The autors classified promoters based on their initiation pattern into
two classes: broad and sharp. They then studied the base composition
around them. They found a characteristic signal in the region +50 to
+200 bp from the TSS that show a strong periodic signal. This signal
is similar to the one from MNase-seq experiments of region with high
nucleosome affinity.
Hints and recipes
Note that the data used in this paper is present on the ChIP-Seq
server, aligned on hg19 genome assembly.
To reproduce the figures you should:
-
First classify promoters based on their initiation patterns. To do
so, use CAGE data from the ENCODE consortium (all samples
cell longPolyA).
-
To do so you have first to extract CAGE data around EPDnew
promoters using ChIP-Extract. Use EPDnew 003 for hg19 as
reference feature (oriented) and ENCODE CAGE data (all samples
cell longPolyA) as target feature (only the plus
strand). Select a range from -100 to 100, Window width 1 and
count cut-off 9999999.
-
Run the job and save the sga file as "promoters.sga" and the
TEXT file as "promoters_expression.out".
-
Now evaluate promoter initiation pattern in R. Peak promoters
have CAGE distribution very close to the TSS whereas broad
promoters have CAGE tags spread around a larger area. You can
use the Dispersion Index [Note: this is not the exact code
used by the autors, is our own method but should provide
similar results] in R using the following code:
dispersion <- function(x){
tss <- ceiling(length(x)/2)
region <- length(x)
if(sum(x) == 0) {
m <- 0
s <- -1
} else {
m <- sum(x*(1:region))/sum(x)
s <- (sum((x*(1:region-m)**2))/sum(x))**0.5
}
return(s)
}
p.expression <- read.table("promoters_expression.out")
p.dispersion <- apply(p.expression, 1, dispersion)
# The following read the SGA file with the promoter collection
promoters <- read.table("promoters.sga", as.is=T)
# The following concatenate the SGA file with the Dispersion Index
promoters <- cbind(promoters,p.dispersion)
# The following write out a new SGA file with 7th column as Dispersion Index
write.table(promoters, file="promotersDispersionIndex.sga", quote=F, sep="\t", col.names=F, row.names=F)
In R check the distribution of the Dispersion Index values ad
try to set a cut-off between broad and peak promoters (peak
promoters should be 10-15% of all active promoters). [Note: some
promoters have no expression, the Dispersion Index is set to -1,
exclude those from the analysis]. To do so, you can use the
following plot:
plot(density(p.dispersion), type="l")
-
Use a cut-off value of 12 to group promoters using the following code:
peak <- which(p.dispersion > 0 & p.dispersion < 12)
broad <- which(p.dispersion >= 12)
write.table(promoters[peak,], file="peakPromoters.sga", quote=F, sep="\t", col.names=F, row.names=F)
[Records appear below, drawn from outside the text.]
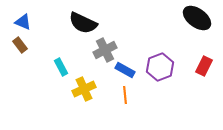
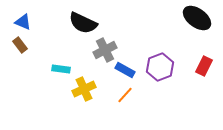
cyan rectangle: moved 2 px down; rotated 54 degrees counterclockwise
orange line: rotated 48 degrees clockwise
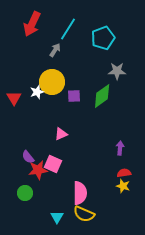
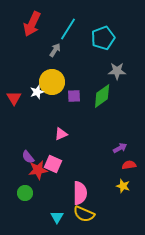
purple arrow: rotated 56 degrees clockwise
red semicircle: moved 5 px right, 8 px up
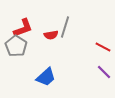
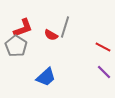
red semicircle: rotated 40 degrees clockwise
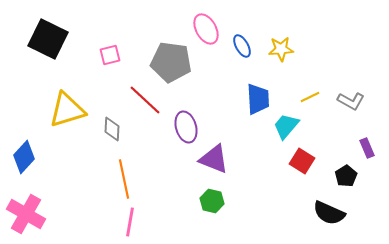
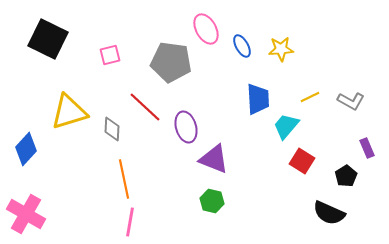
red line: moved 7 px down
yellow triangle: moved 2 px right, 2 px down
blue diamond: moved 2 px right, 8 px up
write.table(promoters[broad,], file="broadPromoters.sga", quote=F, sep="\t", col.names=F, row.names=F)
-
In your working directory you have two SGA file:
"peakPromoters.sga" and "broadPromoters.sga" that you will now
analyse for the presence of nucleosome signal.
-
Convert final SGA files in FPS using ChIP-Convert tool (the SSA
server that we have to use next only accepts FPS file format).
-
Study dinucleotide frequencies around promoters using OProf tool
from SSA. The autors used WW (W = A or T), but these are not the
only dinucleotides that are know to have high nucleosome
affinity. Try also SS (S = G or T), YY (Y = C or T) and RR (R = A
or G). To do so, do as follow:
-
Upload your files as imput FPS file
-
Extend the range of the 3' border to 300, use a window size of
3 and a shift of 1 base
-
Use WW as consensus sequence with no mismatches and reference
position 1
-
Run the job and save the text file
-
Use R to import the text files and reproduce the figure.